On a sunny family day out, mother accused of murdering her 2 girls
HOLDING hands and smiling happily for the camera, it is a perfect family snapshot of a mother and her two young daughters.
But Samira Lupidi, 24, was due to appear before magistrates yesterday charged with murdering her little girls.
She is accused of killing one-yearold Jasmine Weaver and threeyear-old Evelyn Lupidi while they were all staying at a women’s refuge in Bradford.
The children suffered a horrific end, with post-mortem examinations concluding they died from multiple stab wounds.
The circumstances leading up to their deaths have yet to be revealed. Lupidi was supposed to make a brief first appearance at Bradford magistrates’ court yesterday but her lawyer, Alison Todd, told the court that she was not in the dock because she had refused to leave her cell due to her ‘distraught state’.
Lupidi, who is understood to be an Italian national who had been living in the UK, was remanded in custody to appear before the city’s crown court on Monday.
The children’s father has been named as Carl Weaver, 31, who was not available for comment yesterday. Both the mother and father’s Facebook pages have numerous loving family pictures of the children.
Details of why Lupidi and her children had moved to the refuge will be revealed in court at a later date.
Police and paramedics were called to the refuge run by Bradford Women’s Aid at 11.30am on Tuesday.
Despite desperate efforts by paramedics, the children could not be saved.
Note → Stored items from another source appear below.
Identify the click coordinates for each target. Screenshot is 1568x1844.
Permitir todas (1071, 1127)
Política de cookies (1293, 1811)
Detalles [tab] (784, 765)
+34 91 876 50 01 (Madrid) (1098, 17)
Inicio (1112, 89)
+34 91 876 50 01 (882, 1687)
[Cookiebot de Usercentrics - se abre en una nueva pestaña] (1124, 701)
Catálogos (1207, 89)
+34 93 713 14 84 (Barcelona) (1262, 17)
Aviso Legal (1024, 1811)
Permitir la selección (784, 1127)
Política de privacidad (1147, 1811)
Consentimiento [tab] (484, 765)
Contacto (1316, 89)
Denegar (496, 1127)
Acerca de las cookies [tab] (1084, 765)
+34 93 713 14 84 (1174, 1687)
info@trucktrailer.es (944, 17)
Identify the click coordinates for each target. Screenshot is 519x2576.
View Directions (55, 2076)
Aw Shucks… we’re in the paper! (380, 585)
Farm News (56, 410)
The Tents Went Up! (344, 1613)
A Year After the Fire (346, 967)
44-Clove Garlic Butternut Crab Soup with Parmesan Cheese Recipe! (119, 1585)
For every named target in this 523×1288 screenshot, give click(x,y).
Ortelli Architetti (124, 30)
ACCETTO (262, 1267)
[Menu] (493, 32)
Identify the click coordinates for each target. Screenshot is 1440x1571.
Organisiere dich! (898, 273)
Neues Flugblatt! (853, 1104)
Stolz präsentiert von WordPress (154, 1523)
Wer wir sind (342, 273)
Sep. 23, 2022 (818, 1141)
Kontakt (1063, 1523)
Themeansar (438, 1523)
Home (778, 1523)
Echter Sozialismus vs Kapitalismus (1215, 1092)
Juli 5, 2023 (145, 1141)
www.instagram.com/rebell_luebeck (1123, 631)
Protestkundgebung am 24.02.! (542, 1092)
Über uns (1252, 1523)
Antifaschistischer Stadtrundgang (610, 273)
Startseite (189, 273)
Lupidi was arrested at the scene and taken into custody by police.
The tragic deaths of the children has sent shockwaves through the local community and stunned their relatives.
Julie Britton, an aunt of the children’s father, said: ‘Carl’s just absolutely devastated. It’s like a bomb has gone off in the middle of our family.’
The Bradford refuge has accommodation for six women and their families. It received a £469,000 lottery grant this year.
One neighbour, Joanne Shoesmith, 45, a mother-of-two, said: ‘When I heard, it left a lump in my throat. It’s shocking and so sad.’